I would wholeheartedly disagree with your statement Adrainparke2002. A Side air fan should push air inside as most front fans won't have enough pwoer to push air directly on the the cards. Most of the time the side air vent is positioned high enough so it just hits the top of the highest card (usually a graphics card. The air gets hot as it directly hits the motherboard cooling which can get sucked out above if you have a Antec 900 case like me. 

The main thing a side air vent does is blow air on the motherboard greatly cooling it. The side air vent would have to be positioned at the top of the case to really have direct impact on heat.

I customized my GTX 260 so that the fan inside it blows at 60% at default, and lowered the temps limits so the fan increases at a lower temp. You can use Rivatuner to customize the fan on the graphics card if you want.
http://downloads.guru3d.com/download.php?det=163

The GTX 260 is really cool on idle since the clocks on it auto downclock when not in a 3d program. On 60% with my case I get these temps with an ambient room temp of around 20C.









So I have 5 case fans and anotther 3 fans for my PSU (140mm), CPU (120mm) and my GTX 260 ( don't know the fan size)

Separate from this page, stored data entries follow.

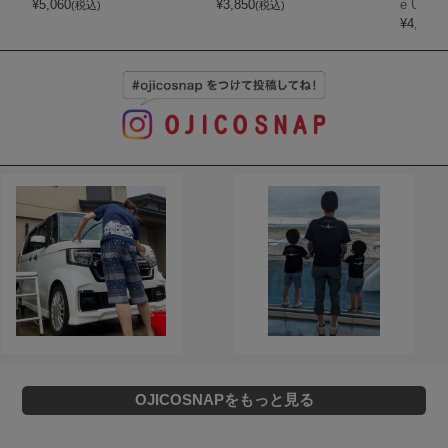
¥
5,060
¥
3,850
e Ultim
(税込)
(税込)
¥
4,290
(
OJICOSNAPをもっと見る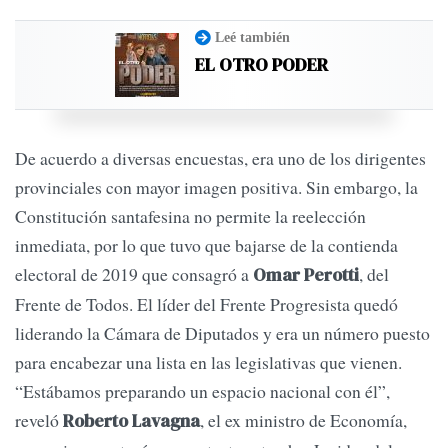
Leé también
EL OTRO PODER
De acuerdo a diversas encuestas, era uno de los dirigentes
provinciales con mayor imagen positiva. Sin embargo, la
Constitución santafesina no permite la reelección
inmediata, por lo que tuvo que bajarse de la contienda
electoral de 2019 que consagró a
, del
Omar Perotti
Frente de Todos. El líder del Frente Progresista quedó
liderando la Cámara de Diputados y era un número puesto
para encabezar una lista en las legislativas que vienen.
“Estábamos preparando un espacio nacional con él”,
reveló
, el ex ministro de Economía,
Roberto Lavagna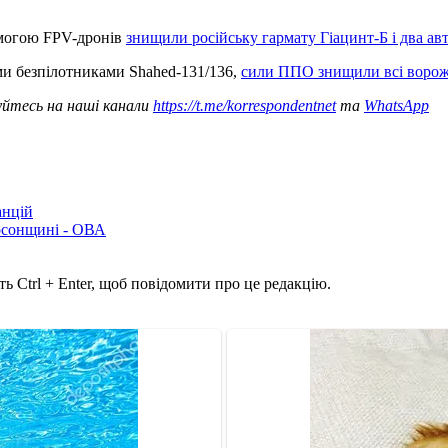
омогою FPV-дронів
знищили російську гармату Гіацинт-Б і два авт
ми безпілотниками Shahed-131/136,
сили ППО знищили всі ворож
уйтесь на наші канали
https://t.me/korrespondentnet
та
WhatsApp
анцій
рсонщині - ОВА
ь Ctrl + Enter, щоб повідомити про це редакцію.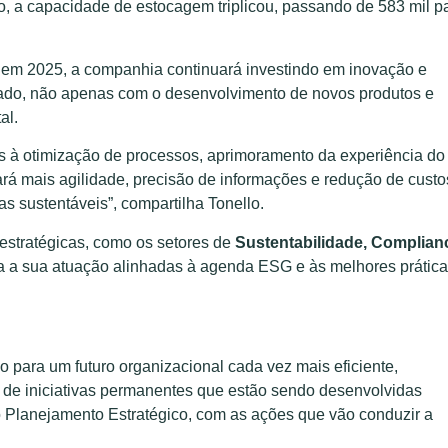
 a capacidade de estocagem triplicou, passando de 583 mil p
, em 2025, a companhia continuará investindo em inovação e
cado, não apenas com o desenvolvimento de novos produtos e
al.
s à otimização de processos, aprimoramento da experiência do
ará mais agilidade, precisão de informações e redução de custo
s sustentáveis”, compartilha Tonello.
 estratégicas, como os setores de
Sustentabilidade, Complian
ça a sua atuação alinhadas à agenda ESG e às melhores prátic
para um futuro organizacional cada vez mais eficiente,
e de iniciativas permanentes que estão sendo desenvolvidas
 Planejamento Estratégico, com as ações que vão conduzir a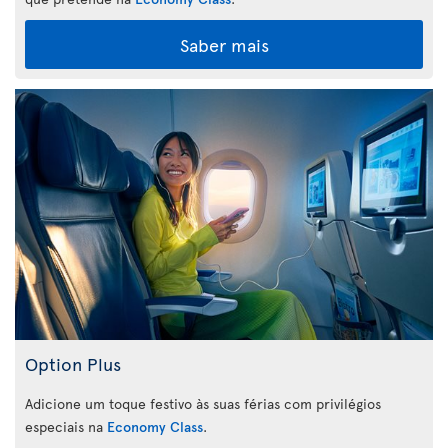
Saber mais
Option Plus
Adicione um toque festivo às suas férias com privilégios
especiais na
Economy Class
.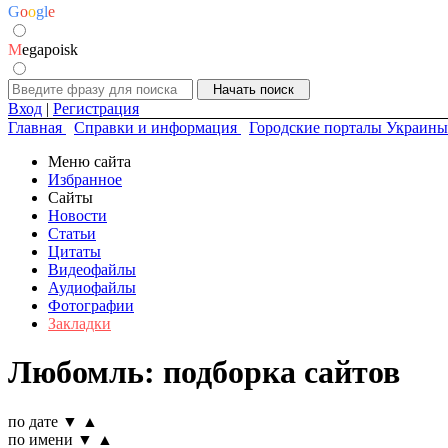
G
o
o
g
l
e
M
egapoisk
Вход
|
Регистрация
Главная
Справки и информация
Городские порталы Украины
Меню сайта
Избранное
Сайты
Новости
Статьи
Цитаты
Видеофайлы
Аудиофайлы
Фотографии
Закладки
Любомль: подборка сайтов
по дате
▼
▲
по имени
▼
▲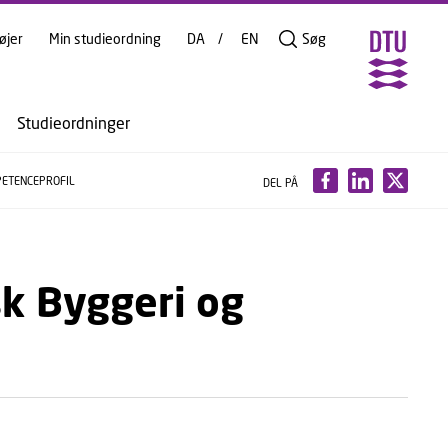
øjer
Min studieordning
DA
EN
Søg
Studieordninger
ETENCEPROFIL
DEL PÅ
sk Byggeri og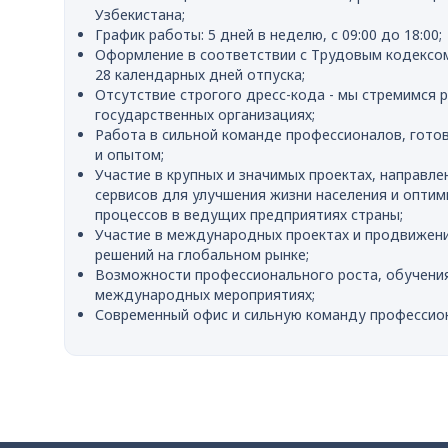
Узбекистана;
График работы: 5 дней в неделю, с 09:00 до 18:00;
Оформление в соответствии с Трудовым кодексом
28 календарных дней отпуска;
Отсутствие строгого дресс-кода - мы стремимся 
государственных организациях;
Работа в сильной команде профессионалов, гото
и опытом;
Участие в крупных и значимых проектах, направле
сервисов для улучшения жизни населения и оптим
процессов в ведущих предприятиях страны;
Участие в международных проектах и продвижени
решений на глобальном рынке;
Возможности профессионального роста, обучения
международных мероприятиях;
Современный офис и сильную команду профессио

My case fans are as follows 
2 x 120mm front fans (tri speed on medium) intake
1 x 120mm side fan (one speed) intake
1 x 120m rear fan (tri-speed on medium) exhaust
1 x 200mm top fan (tri-speed on high) exhaust


----------



## Wrench97 (May 10, 2008)

The fan mounts either way if there is no arrow simply turn it around.
With a Dell propriety design case and BTX motherboard you have to use the stock Dell shrouds and ducts, you may be able to sneak one in the front to blow across the hard drive but those cases are awful tight to add fans in.


----------



## speedster123 (Oct 18, 2006)

On a mid size case, hp, I cut an exhaust fan in on the top as a blow hole. The case is too tight, 2 roms and a new supply. I needed more wind.


----------



## adrianparke2002 (Jun 4, 2009)

actualy side panel exaust works better then being blown on the mobo it sucks out better. and i can prove it if u want.

anyways if you want it cool you have to experiment with the placement of the fans intake and exaust always follow that rule but if u do run into problems like i have before.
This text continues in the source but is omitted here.